Here was an opportunity to reshape the direction of the program, if Dabo so desired. Elliott was the highest-paid offensive coordinator in the country, and Venables the highest-paid coordinator, period, earning a combined $4.5 million in '21. And it's not as if Dabo doesn't have juice at Clemson. If he wanted to push that number to $5 million, he could have. Combined with his reputation as a generally great boss to work for and the returning players at Clemson, all he had to do was say the world and the crème de la crème of coordinators would've crawled over broken glass to get to Clemson. Dabo could have hired the Chad Morris and the Brent Venables of 2021 at once. It wouldn't have been a refresh, not a reset, at a natural time. 2015 to 2020 were great, but we all need some new blood from time to time, right?
Wrong.
PREVIOUS INSTALLMENTS: No. 15 Tim DeRutyer (Texas Tech); No. 14 Rob Sale (Florida); No. 13 Joe Gillespie (TCU); No. 12: Brennan Marion (Texas); No. 11: Derek Mason (Oklahoma State); No. 10: Eric Kiesau (Auburn); No. 9: Mike Denbrock (LSU); Jesse Minter (Michigan); No. 7: Mark Whipple (Nebraska); No. 6: Josh Henson (USC); No. 5: Jeff Lebby (Oklahoma); No. 4: Josh Gattis (Miami).
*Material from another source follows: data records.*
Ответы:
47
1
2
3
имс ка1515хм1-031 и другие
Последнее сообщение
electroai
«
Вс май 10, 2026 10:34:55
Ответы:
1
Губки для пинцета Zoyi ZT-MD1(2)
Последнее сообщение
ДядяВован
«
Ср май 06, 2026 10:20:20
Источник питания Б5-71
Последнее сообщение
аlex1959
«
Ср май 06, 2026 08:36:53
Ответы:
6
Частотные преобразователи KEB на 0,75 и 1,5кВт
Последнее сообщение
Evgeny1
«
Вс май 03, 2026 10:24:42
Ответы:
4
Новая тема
Dabo decided the answers were already in the building. On offense, he promoted Brandon Streeter, a former Clemson quarterback himself who GA'd at Clemson from 2004-05, then returned to the Motherland after Morris's departure. He bid his time behind Elliott and Jeff Scott, all while developing the likes of Deshaun Watson and Trevor Lawrence. It's a bit of a curious decision to promote your QBs coach to OC a year after you finished 120th in passing efficiency, but history tells us Dabo knows what he's doing.
On defense, Swinney replaced Venables with Wes Goodwin. This prompted a common question: Who is Wes Goodwin?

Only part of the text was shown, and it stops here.